The death of Qassem Soleimani, the Islamic Republic of Iran’s terror mastermind, has been followed by seemingly massive protests throughout the country. State media have portrayed these gatherings as evidence of not only Gen. Soleimani’s popularity but as a sign of the regime’s legitimacy. A closer look at Iran’s political system and the history of protests under the regime demonstrates the opposite.
Many Iranians oppose the Islamic Republic and wish for its overthrow. Past acts of rebellion, including the 2017-2018 protests and the nationwide 2019 Aban uprising (named for the Iranian month of Aban), showed the depth of popular anger toward the regime – and especially its adventurism abroad, which has drained the government’s coffers in support of Syrian President Bashar al-Assad, Hezbollah in Lebanon, Hamas in the Gaza Strip and Palestinian Islamic Jihad. Protesters on the streets make clear that this was Gen. Soleimani and Supreme Leader Ayatollah Ali Khamenei’s doing.
The regime does have a significant number of supporters who may be genuinely bereaved and furious at the death of the Islamic Revolutionary Guard Corps general. And Mr. Khamenei is certainly capable of mobilizing his followers. But given a choice, the majority of Iranians would celebrate Gen. Soleimani’s death. He may have been a hero to some for “defeating” the Islamic State and defending the Islamic revolution through his sectarian campaign of bloodshed. But to many more Iranians, he was the leader of the regime’s oppressive apparatus, the senior leader of the Revolutionary Guards and commander of the Quds Force – the driving force behind the regime’s imperialist push throughout the Middle East, which fuelled the rise of the Islamic State.
How does the theocracy show that it still has political legitimacy? Mr. Khamenei still has a loyal base, and mobilizing even 1 per cent of Iran’s population would drive 800,000 people onto the streets. Even the harshest of police states have some measure of popular support. The Islamic Republic also employs millions of Iranians it can put pressure on to attend the “mourning” protests for Gen. Soleimani. They include public servants, teachers, members of the paramilitary Basij, Revolutionary Guards and the regular military (Artesh). Jobs, salaries, bonuses and pensions can depend on one’s attendance at these events. The regime also closed all schools, pressed students to attend rallies and coerced them into fake displays of sorrow. Shops and businesses were also ordered closed. The costs of not attending may have far exceeded the moral value of boycotting the demonstrations.

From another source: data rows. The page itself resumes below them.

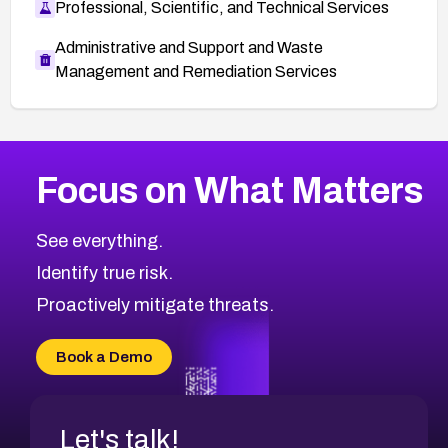
Professional, Scientific, and Technical Services
Administrative and Support and Waste
Management and Remediation Services
More
Browse Related CVEs
Critical
CVEs
Focus on What Matters
CVE-2026-71319
2016
CVE Database
CVE-2026-70615
Critical
Severity CVEs
See everything.
CVE-2026-48168
Browse All CVE Categories
Identify true risk.
CVE-2026-70426
CVE-2026-20310
Proactively mitigate threats.
CVE-2026-20303
CVE-2026-20304
Book a Demo
CVE-2026-20272
Let's talk!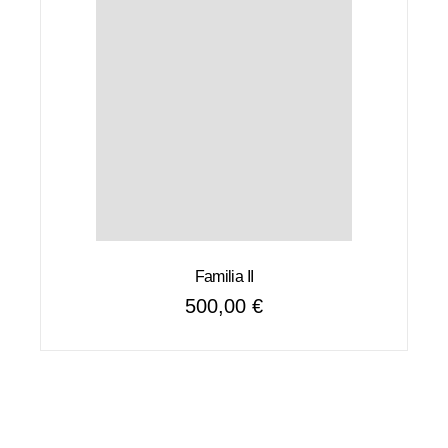
Familia II
500,00
€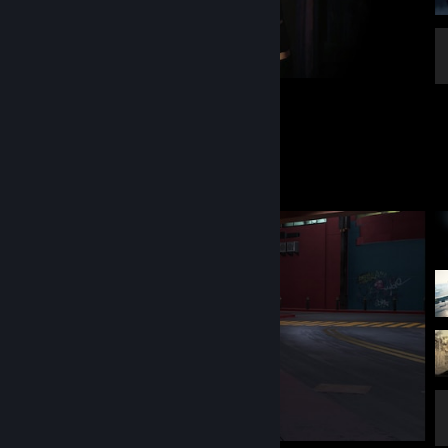
Fallout: New Vegas
13
2
2
Screenshot Showcase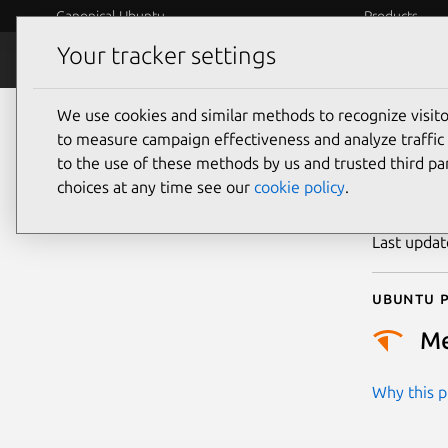
Canonical Ubuntu
Products
Your tracker settings
Security
Platform S
We use cookies and similar methods to recognize visi
CVE
to measure campaign effectiveness and analyze traffic 
to the use of these methods by us and trusted third par
choices at any time see our
cookie policy
.
Publicatio
Last upda
Ubuntu p
M
Why this pr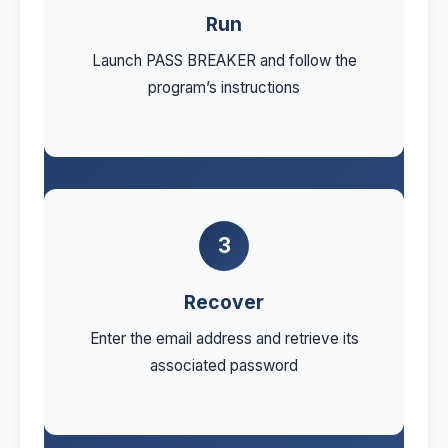
Run
Launch PASS BREAKER and follow the
program’s instructions
3
Recover
Enter the email address and retrieve its
associated password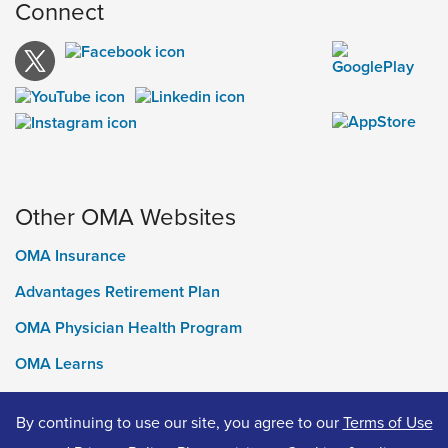
Connect
Other OMA Websites
OMA Insurance
Advantages Retirement Plan
OMA Physician Health Program
OMA Learns
Ontario Medical Foundation
By continuing to use our site, you agree to our
Terms of Use
OMA Classifieds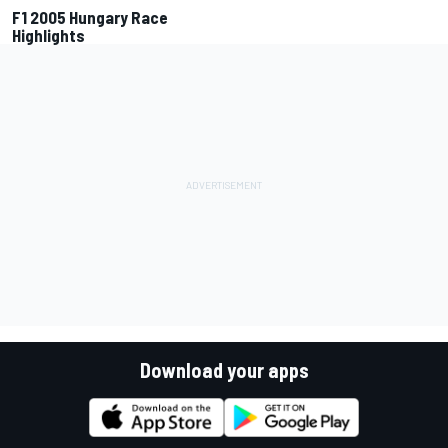
F1 2005 Hungary Race
Highlights
Download your apps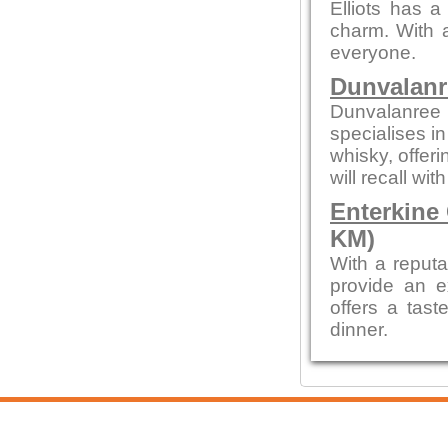
Elliots has a
charm. With a
everyone.
Dunvalanr
Dunvalanree 
specialises i
whisky, offeri
will recall wi
Enterkine
KM)
With a reputa
provide an e
offers a tast
dinner.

To be fair, Gen. Soleimani was genuinely admired by many as well. Mr. Khamenei saw him as his best lieutenant – loyal and capable, an extremely poor provincial boy, just like Mr. Khamenei, who rose to prominence with the Islamic revolution and the war against Saddam Hussein. The general was also seen by some regime insiders as a possible president or even successor to Mr. Khamenei. Many Iranians and even some non-Iranians saw him as irreplaceable, a larger-than-life myth builder taking selfies on the front lines with his fighters. His role combined the roles of America’s CIA director, secretary of state, chairman of the joint chiefs of staff and head of the Joint Special Operations Command.
But his writ went beyond the traditional to the murderous. Gen. Soleimani was responsible for rescuing the Assad regime as it faced defeat, led the ground forces in the brutal siege of Aleppo, and was complicit in the deaths of hundreds of thousands of Syrians and thousands of Iraqis and Iranians. His genius for destruction terrorized Middle Easterners and terrified many Iranians. His death could make the region less bloody.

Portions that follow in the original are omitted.